Le Japon, depuis longtemps, traîne avec lui une réputation de pays écologique. Même si cette affirmation a pris un coup dans l'aile depuis mars 2011, on voit souvent fleurir sur la bouche des gens cette phrase "Le Japon est un pays écologique". Et pour cause, les accords limitant les émissions de gaz à effets de serre ne s’appellent pas Protocole de Kyoto pour rien !  Une rapide recherche dans votre moteur favori vous apprendra très vite que dire que le Japon est un pays écologique n'est pas un mensonge non plus, vous apprendrez qu'il est un exemple en terme de géothermie, que les véhicules électriques sont de plus en plus favorisés ou encore qu'il existe plus de bornes électriques que de stations essences dans le pays. D'un autre côté les religions bouddhistes ou shintoïstes prônent un respect de la nature, une vie en communauté et l'on voit souvent de magnifiques photos où un temple ou une maison s'est adapté à la nature plutôt que l'inverse. Vous pouvez lire ce rapport en ligne très intéressant sur le rapport des religions principales japonaises à la nature et notamment aux arbres pour en apprendre un peu plus. Autres références bien connues, celle de la filmographie Ghibli qui personnifie souvent la nature et la fait s'exprimer clairement.

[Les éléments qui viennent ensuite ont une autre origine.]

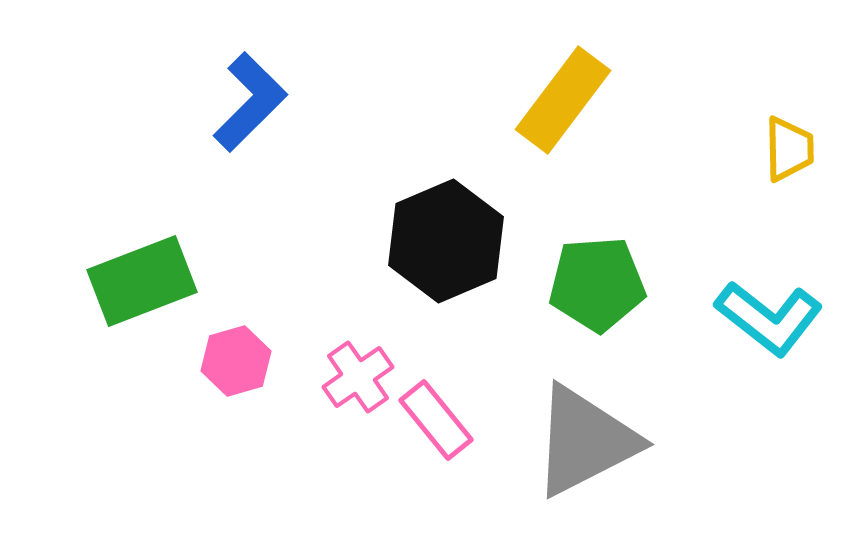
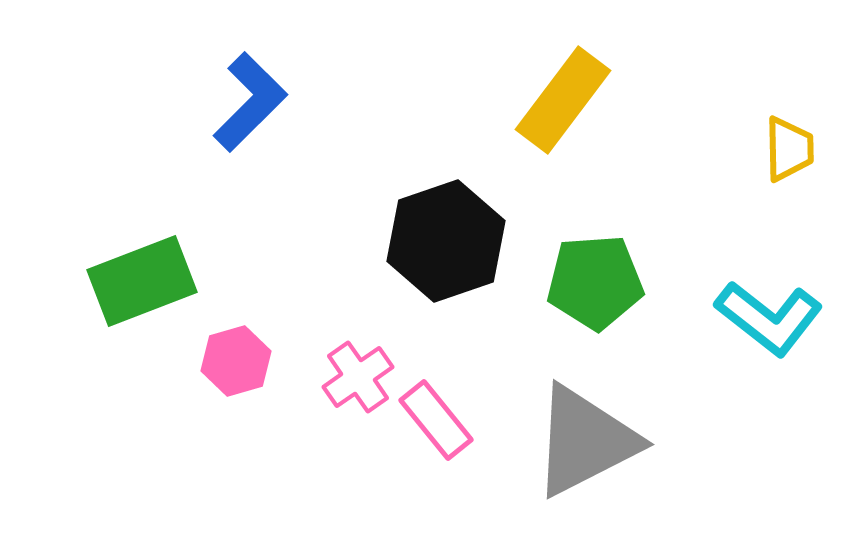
black hexagon: rotated 4 degrees clockwise
green pentagon: moved 2 px left, 2 px up
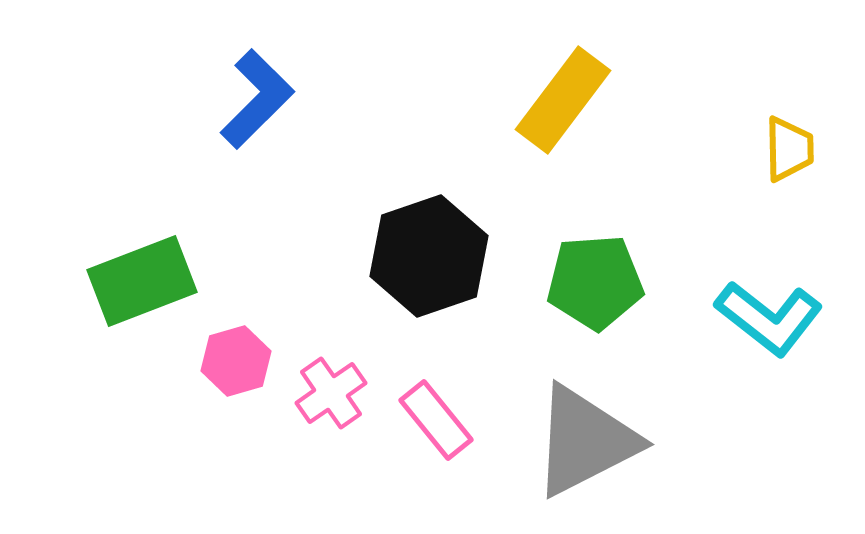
blue L-shape: moved 7 px right, 3 px up
black hexagon: moved 17 px left, 15 px down
pink cross: moved 27 px left, 16 px down
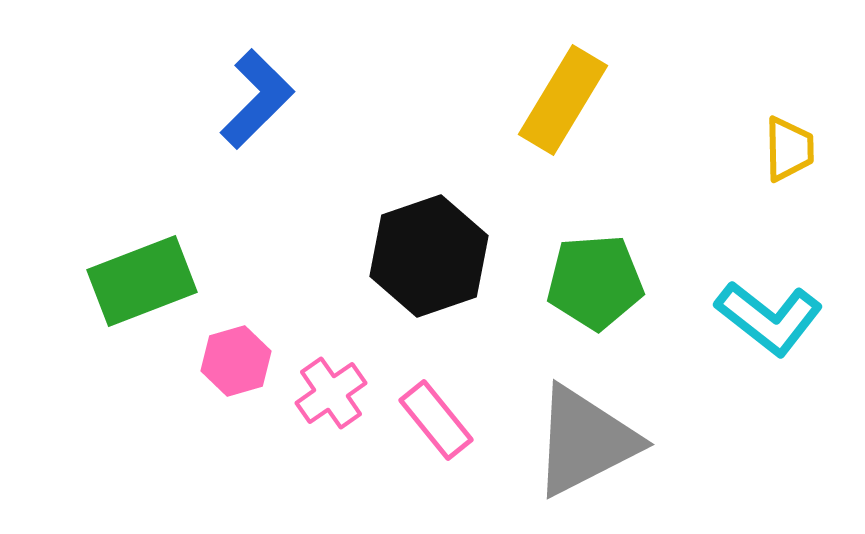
yellow rectangle: rotated 6 degrees counterclockwise
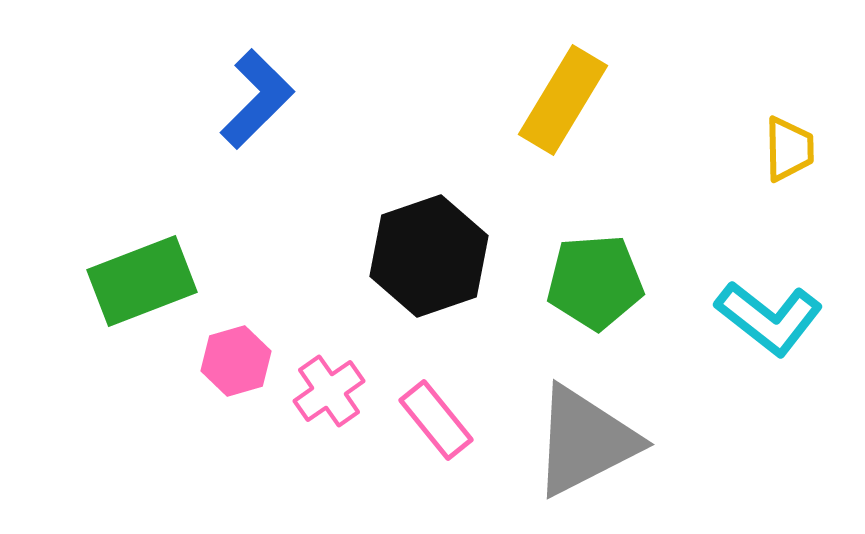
pink cross: moved 2 px left, 2 px up
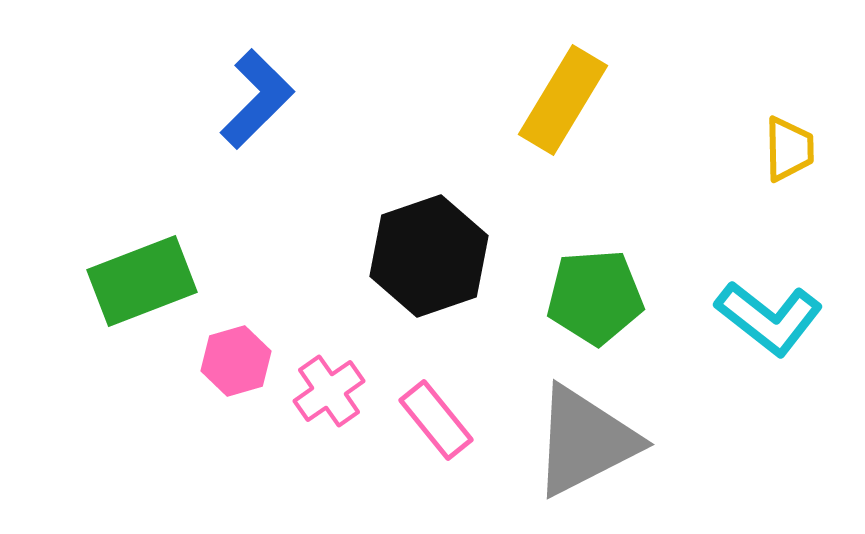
green pentagon: moved 15 px down
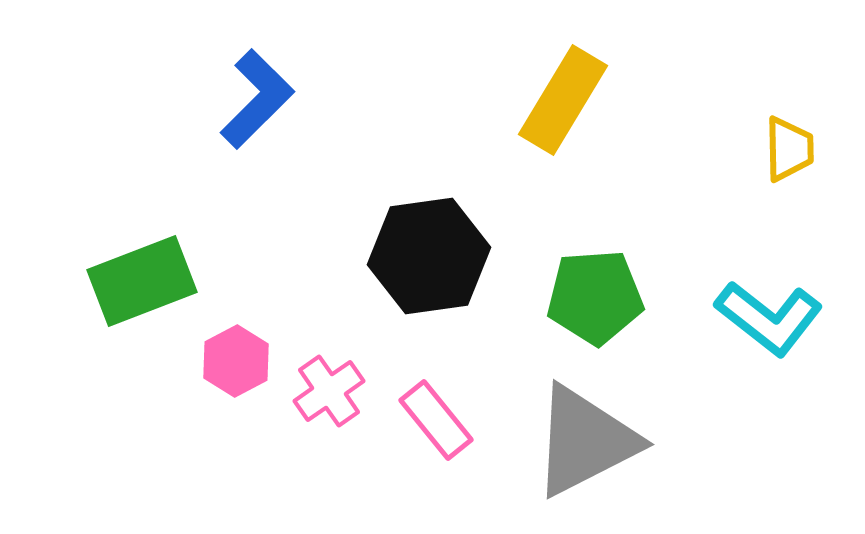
black hexagon: rotated 11 degrees clockwise
pink hexagon: rotated 12 degrees counterclockwise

Comment au regard de ces éléments penser une seule seconde que le Japon pourrait quelquefois avoir encore beaucoup d'efforts à faire dans le domaine de l'écologie ? Sans arriver au Japon avec une idée de pays blanc comme neige dans le domaine du respect de la nature, j'ai été néanmoins très surprise de constater quelques comportements quotidiens qui aux yeux d'une française paraissaient d'un autre âge lorsque l'on parle d'écologie.

Les emballages plastiques

Partout, tout le temps et pour n'importe quelle raison.

Alors que les sacs plastiques ont été bannis en France depuis quelques années déjà, les magasins japonais et surtout les konbini ne semblent absolument pas se soucier du nombre de sacs plastiques qu'ils lâchent dans la nature. Certes, acheter son repas au konbini inclus souvent de devoir le conserver et balader sur soi étant donné qu'il n'y a pas de poubelles dans la rue mais était-il vraiment nécessaire de séparer le chaud du froid ou d'emballer une brique de lait ? C'est systématique, acheter quelque chose dans un konbini et il sera souvent emballé avant même que vous ne puissiez dire ouf. Le réflexe écologique ? "Ça ira très bien sans sac", vous risquez de choquer votre interlocuteur mais il y survivra.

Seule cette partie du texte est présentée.